• [PROMPT]: Each record should reappear exactly in your answer, minus any picture.

• [RECORDS FOR THE EXERCISE]:
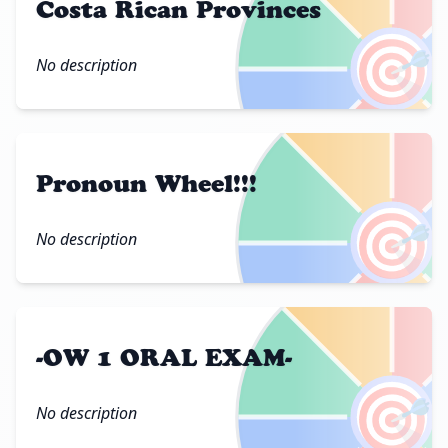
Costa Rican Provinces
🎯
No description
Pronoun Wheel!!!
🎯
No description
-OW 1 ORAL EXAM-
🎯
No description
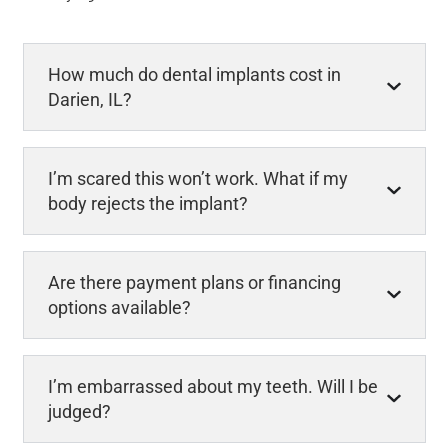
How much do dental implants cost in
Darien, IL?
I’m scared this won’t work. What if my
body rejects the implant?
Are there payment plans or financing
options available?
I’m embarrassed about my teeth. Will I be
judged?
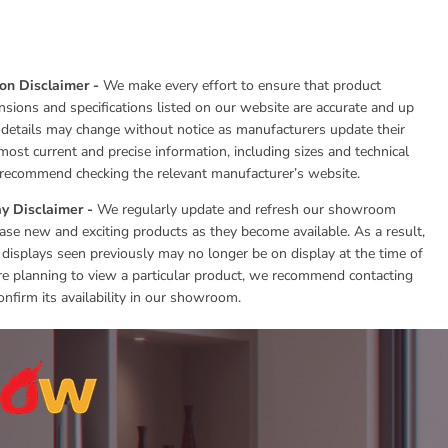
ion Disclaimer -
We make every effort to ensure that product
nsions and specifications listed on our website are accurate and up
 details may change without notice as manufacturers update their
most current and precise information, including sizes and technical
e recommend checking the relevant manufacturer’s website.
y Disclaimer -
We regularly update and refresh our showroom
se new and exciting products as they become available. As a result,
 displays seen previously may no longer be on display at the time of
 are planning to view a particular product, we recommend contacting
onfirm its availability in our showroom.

• [RESPONSE AREA]:
Costa Rican Provinces
🎯
No description
Pronoun Wheel!!!
🎯
No description
-OW 1 ORAL EXAM-
🎯
No description
How much do dental implants cost in
Darien, IL?
I’m scared this won’t work. What if my
body rejects the implant?
Are there payment plans or financing
options available?
I’m embarrassed about my teeth. Will I be
judged?
ion Disclaimer -
We make every effort to ensure that product
nsions and specifications listed on our website are accurate and up
 details may change without notice as manufacturers update their
most current and precise information, including sizes and technical
e recommend checking the relevant manufacturer’s website.
y Disclaimer -
We regularly update and refresh our showroom
se new and exciting products as they become available. As a result,
 displays seen previously may no longer be on display at the time of
 are planning to view a particular product, we recommend contacting
onfirm its availability in our showroom.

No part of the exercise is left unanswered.